Quelques voyageurs descendirent, d'autres montèrent.
Alors Philibert s'avança, et il me dit :
— Bonjour, Leroy ! Quelle chaleur, hein ?
Avec moi, il était d'une amabilité servile. Je me gavais de ses sourires effrayés.
Le car repartit. Philibert vérifiait les billets en titubant. Je pensais : Tout à l'heure, il viendra s'asseoir sur le siège d'à côté et nous ne nous regarderons pas, nous essaierons de nous ensevelir dans le ronronnement du moteur, dans le tournoiement flamboyant de la chaleur.

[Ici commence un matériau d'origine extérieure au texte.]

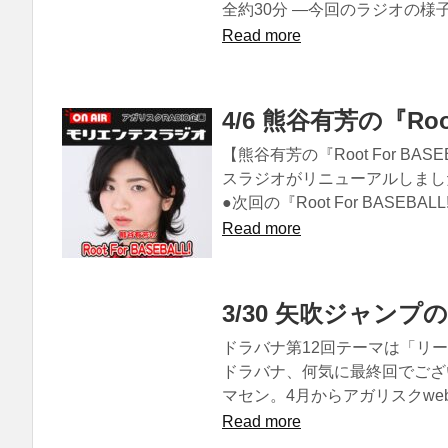
全約30分 ―今回のラジオの様子
Read more
4/6 熊谷有芳の『Root
【熊谷有芳の『Root For BASE
スラジオがリニューアルしました
●次回の『Root For BASEBALL
Read more
3/30 矢吹ジャンプ
ドラバナ第12回テーマは「リーガル・ハ
ドラバナ、何気に最終回でござ
マセン。4月からアガリスクw
Read more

Nous nous oublierons en pesant l'un sur l'autre, comme cela, jusqu'à Bourgoin où il retrouvera Anna.
J'aurais voulu éprouver une rage démesurée afin de montrer une dignité noble et violente, mais je ressentais à peine une sorte de morne tristesse. Une tristesse sans ampleur, sans gravité, sans consolation.
La chaleur nous attendait au sortir de la ville. Depuis le début de l'été, mes pensées avaient une odeur de caoutchouc brûlé. La précision de mes souvenirs m'effraie. J'ai peur de porter dans ma mémoire des instants que je n'ai pas vécus.
Philibert prit place à mes côtés comme prévu. Il sortit un journal de sa poche. Je regardais sa main gauche, couverte de poils blonds, à l'annulaire de laquelle brillait une chevalière massive. Une main qui, tout à l'heure, caresserait le corps d'Anna.
Je pensais au corps d'Anna, mais j'y pensais comme à un corps. Comme à un corps à moi, comme au corps de Philibert.
La main du contrôleur tremblait. Était-ce à cause des soubresauts du véhicule ?
Était-ce de peur ?
Ç'aurait pu être de peur ! Je n'avais jamais fait part à quiconque de ce qu'on appelle mon infortune conjugale, mais Philibert savait que je savais.
L'expression me fit sourire et je répétai : « Il sait que je sais ! »
Et le moteur du car, dans la côte de poussière blanche, reprit comme un hymne :
« Il sait que tu sais. Il sait que tu sais ! »
Et dans le rétroviseur les voyageurs disaient d'un air goguenard :
« Il sait que tu sais ! »
Et, sur la route, l'ombre des arbres scandait la phrase :
« Il sait (une ombre)… que tu sais (une ombre). »
Tout l'univers savait que Philibert savait que je…
Voilà comme on use son infortune conjugale sur les routes.
Je regardais avidement la main de Philibert et il me semblait que je voyais une main pour la première fois.
Philibert allait descendre à Bourgoin, avec son air préoccupé, son air de signifier qu'on ne peut respirer que pour la Compagnie Vignes, consacrer ses plus humbles gestes qu'à la Compagnie Vignes ; mais il retrouverait ma femme et il la prendrait dans ses bras, et il la caresserait avec sa main couverte de poils blonds. Et peut-être dans sa tête à képi, dans sa sale tête rougeâtre, dans sa tête idiote, dans sa tête de taureau vicieux, dans sa tête, dans sa tête, trouverait-il des mots de jeunes couples au crépuscule pour lui brouiller le regard.